You need to understand the causal relationships that are implied by your hypothesis. I suggest that you visit http://www.dagitty.net which allows you to build a graphic representation of the relationships between your variables and, based on this, will allow you to build statistical models that test informative hypotheses.
I fully agree with Ronán Michael Conroy 's reply that your specific hypotheses should guide the identification of a model.
One exception, of course, is the broad fishing expedition approach for models, generally referred to as data mining. One conceptual challenge with this class of methods, however, is that they define structure/models by imposing structure/models.
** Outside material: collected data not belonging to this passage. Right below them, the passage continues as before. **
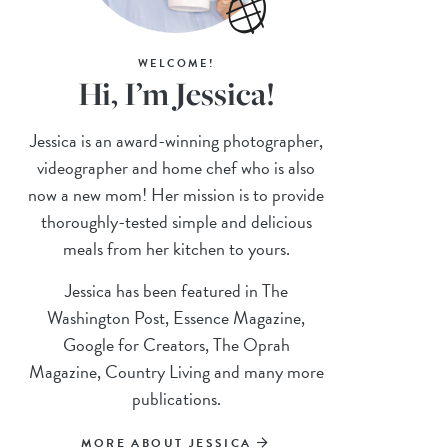
WELCOME!
Hi, I’m Jessica!
Jessica is an award-winning photographer,
videographer and home chef who is also
now a new mom! Her mission is to provide
thoroughly-tested simple and delicious
meals from her kitchen to yours.
Jessica has been featured in The
Washington Post, Essence Magazine,
Google for Creators, The Oprah
Magazine, Country Living and many more
publications.
MORE ABOUT JESSICA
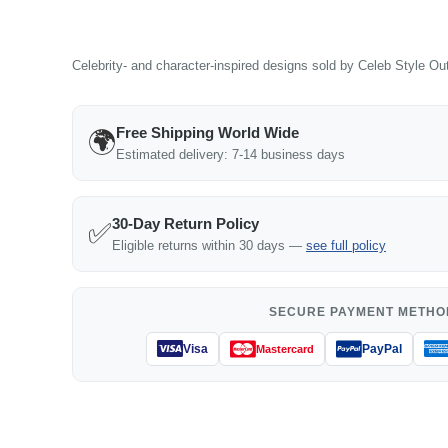
Celebrity- and character-inspired designs sold by Celeb Style Outf
Free Shipping World Wide
🌍
Estimated delivery: 7-14 business days
30-Day Return Policy
✅
Eligible returns within 30 days —
see full policy
SECURE PAYMENT METHO
Visa
PayPal
Mastercard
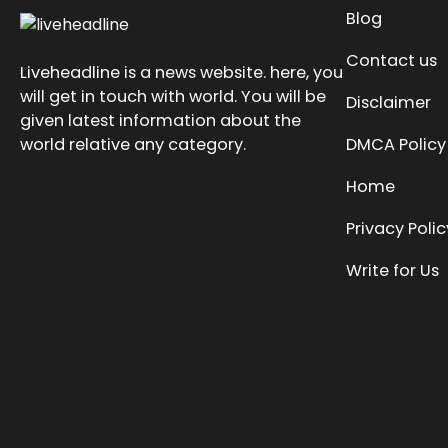
Blog
Contact us
Liveheadline is a news website. here, you
will get in touch with world. You will be
Disclaimer
given latest information about the
world relative any category.
DMCA Policy
Home
Privacy Polic
Write for Us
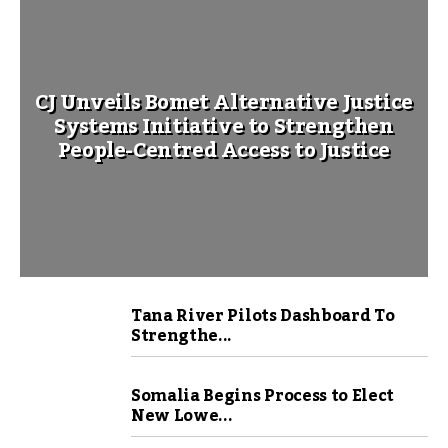
CJ Unveils Bomet Alternative Justice
Systems Initiative to Strengthen
People-Centred Access to Justice
Tana River Pilots Dashboard To
Strengthe...
Somalia Begins Process to Elect
New Lowe...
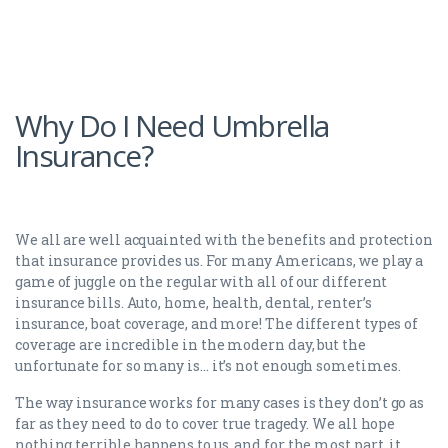
Why Do I Need Umbrella
Insurance?
We all are well acquainted with the benefits and protection
that insurance provides us. For many Americans, we play a
game of juggle on the regular with all of our different
insurance bills. Auto, home, health, dental, renter’s
insurance, boat coverage, and more! The different types of
coverage are incredible in the modern day, but the
unfortunate for so many is… it’s not enough sometimes.
The way insurance works for many cases is they don’t go as
far as they need to do to cover true tragedy. We all hope
nothing terrible happens to us, and for the most part, it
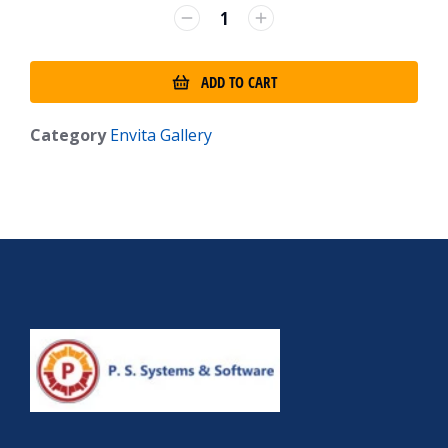
ADD TO CART
Category
Envita Gallery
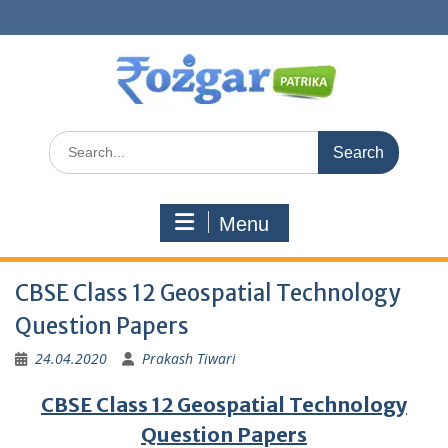
Skip
to
content
Search
for:
Menu
CBSE Class 12 Geospatial Technology
Question Papers
24.04.2020
Prakash Tiwari
CBSE Class 12 Geospatial Technology
Question Papers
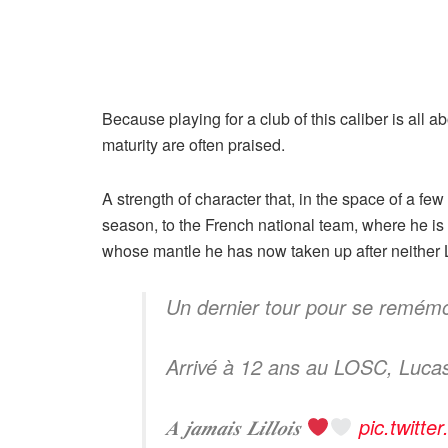
Because playing for a club of this caliber is all 
maturity are often praised.
A strength of character that, in the space of a f
season, to the French national team, where he i
whose mantle he has now taken up after neither
Un dernier tour pour se remém
Arrivé à 12 ans au LOSC, Lucas C
𝑨 𝒋𝒂𝒎𝒂𝒊𝒔 𝑳𝒊𝒍𝒍𝒐𝒊𝒔
pic.twitt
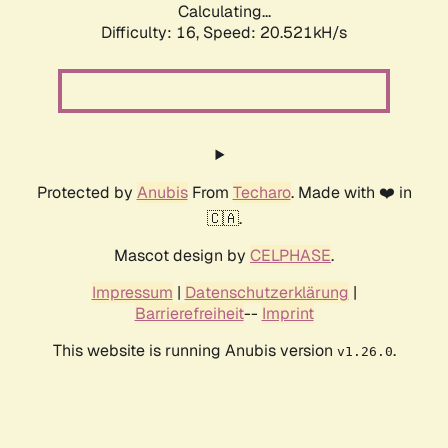
Calculating...
Difficulty: 16,
Speed: 20.521kH/s
Protected by
Anubis
From
Techaro
. Made with ❤️ in
🇨🇦.
Mascot design by
CELPHASE
.
Impressum
|
Datenschutzerklärung
|
Barrierefreiheit
--
Imprint
This website is running Anubis version
.
v1.26.0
That's a very different tactic than starting with a hypothesized structure.
There are a number of methods for identifying "optimal" models, which depend on the specific metric for model adequacy. Implicit in all these approaches, however, is the requirement for model validation with additional/external data, due to the highly opportunistic behavior of such methods.
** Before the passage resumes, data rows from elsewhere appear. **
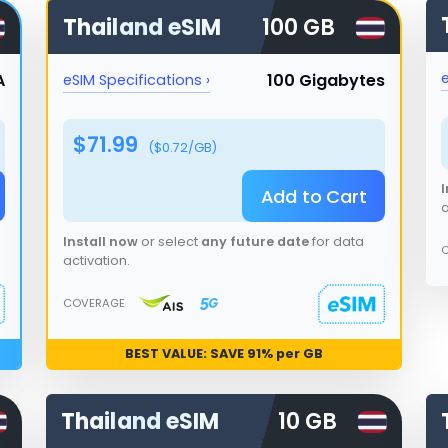
Thailand
eSIM
100 GB
e
A
100 Gigabytes
eSIM Specifications ›
$
71.99
($
0.72
/GB)
I
Add to Cart
a
Install now
or select
any future date
for data
activation.
COVERAGE
BEST VALUE: SAVE
91
% per GB
Thailand
eSIM
10 GB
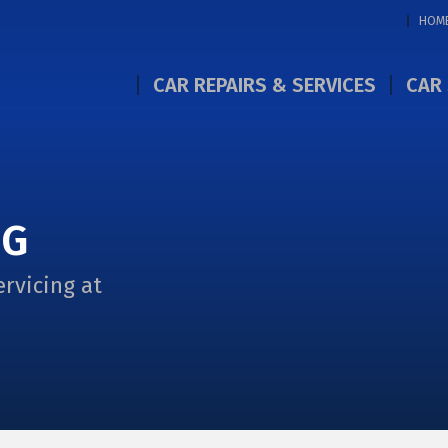
HOM
CAR REPAIRS & SERVICES
CAR 
NG
ervicing at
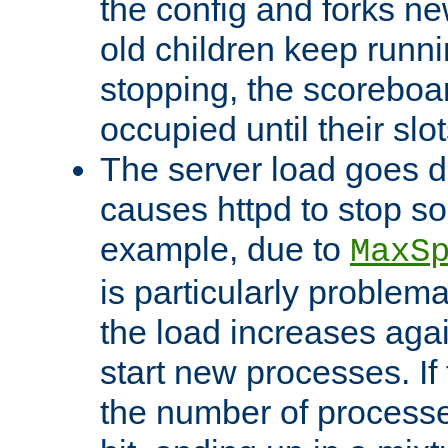
the config and forks ne
old children keep runni
stopping, the scoreboard
occupied until their slo
The server load goes d
causes httpd to stop s
example, due to
MaxS
is particularly proble
the load increases again
start new processes. If 
the number of processe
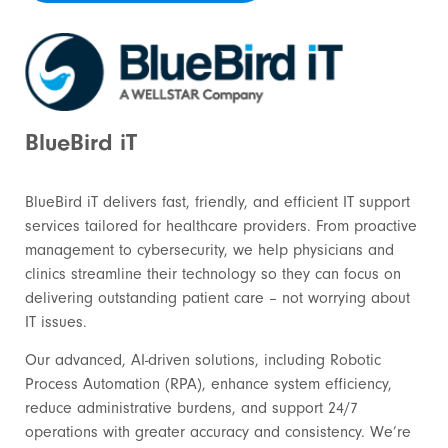
BlueBird iT
BlueBird iT delivers fast, friendly, and efficient IT support
services tailored for healthcare providers. From proactive
management to cybersecurity, we help physicians and
clinics streamline their technology so they can focus on
delivering outstanding patient care – not worrying about
IT issues.
Our advanced, AI-driven solutions, including Robotic
Process Automation (RPA), enhance system efficiency,
reduce administrative burdens, and support 24/7
operations with greater accuracy and consistency. We’re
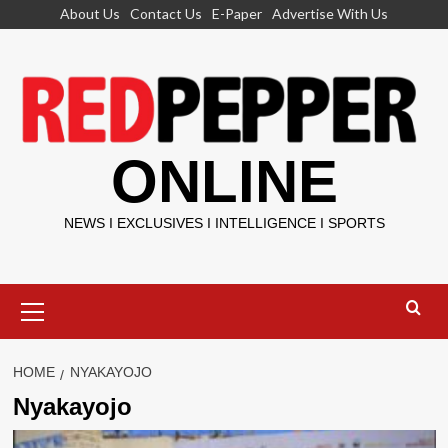
Skip
About Us
Contact Us
E-Paper
Advertise With Us
to
content
ONLINE
NEWS I EXCLUSIVES I INTELLIGENCE I SPORTS
Primary
Menu
HOME
NYAKAYOJO
Nyakayojo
Here's an excellent resource for a guided tour through many of the ever-growing list of methods for model hunting: Whitten, I. H., Frank, E., Hall, M. A., & Pal, C. (2016). Data mining: Practical machine learning tools and techniques (4th ed.). Morgan Kaufmann.
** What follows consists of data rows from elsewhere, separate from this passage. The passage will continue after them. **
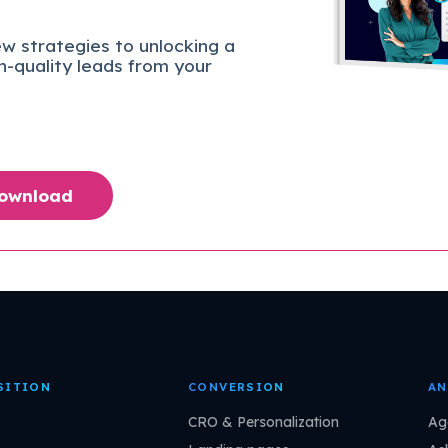
w strategies to unlocking a
gh-quality leads from your
Download
SITION
CONVERSION
AN
CRO & Personalization
Ag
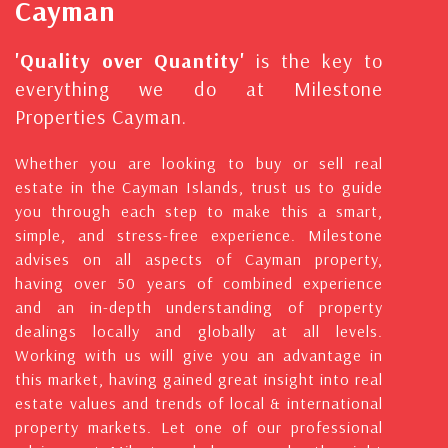
Cayman
'Quality over Quantity'
is the key to
everything we do at Milestone
Properties Cayman.
Whether you are looking to buy or sell real
estate in the Cayman Islands, trust us to guide
you through each step to make this a smart,
simple, and stress-free experience. Milestone
advises on all aspects of Cayman property,
having over 50 years of combined experience
and an in-depth understanding of property
dealings locally and globally at all levels.
Working with us will give you an advantage in
this market, having gained great insight into real
estate values and trends of local & international
property markets. Let one of our professional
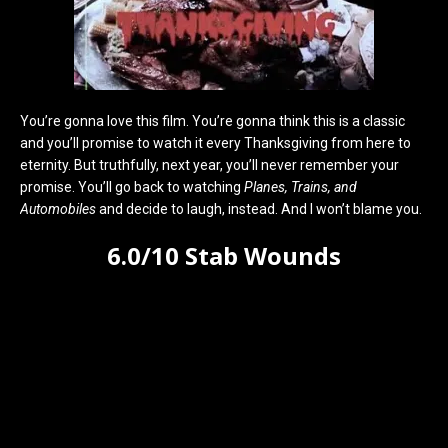
You’re gonna love this film. You’re gonna think this is a classic
and you’ll promise to watch it every Thanksgiving from here to
eternity. But truthfully, next year, you’ll never remember your
promise. You’ll go back to watching
Planes, Trains, and
Automobiles
and decide to laugh, instead. And I won’t blame you.
6.0/10 Stab Wounds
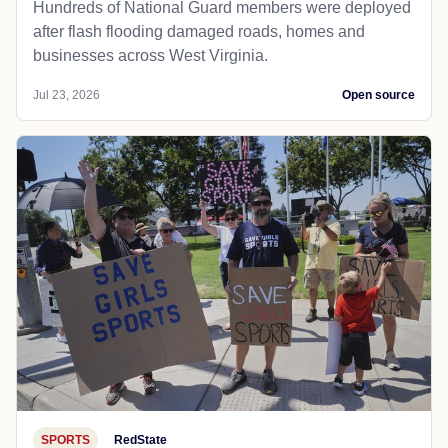
Hundreds of National Guard members were deployed
after flash flooding damaged roads, homes and
businesses across West Virginia.
Jul 23, 2026
Open source
SPORTS
RedState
At the risk of sounding old fashioned I would suggest that you first identify the goals of the study. If it is explanatory then professors Conroy and Morse give great advice. If it is prediction then IMO the game changes a bit. I have attached an example of what I would do in such a situation. Best wishes David Booth
Four selection procedures are used to yield the most appropriate regression equation: forward selection, backward elimination, stepwise selection, and block-wise selection. The first three of these four procedures are considered statistical regression methods. Many times researchers use sequential regression (hierarchical or block-wise) entry methods that do not rely upon statistical results for selecting predictors. Sequential entry allows the researcher greater control of the regression process. Items are entered in a given order based on theory, logic or practicality, and are appropriate when the researcher has an idea as to which predictors may impact the dependent variable.
In multivariable logistic regression, selecting predictors is a crucial step that can significantly influence the model's performance and interpretability. Several strategies are commonly employed for this purpose, each with its advantages and limitations.
1. Backward Elimination
2. Forward Selection
3.Stepwise Selection
4.All Possible Subsets
References: 1. ZoranBursac, C. Heath Gauss, Hosmer; DKWaD. A Purposeful Selection of Variables Macro for Logistic Regression, Statistics and Data Analysis, University of Arkansas for Medical Sciences and University of Massachusetts: SAS GlobalForum 2007.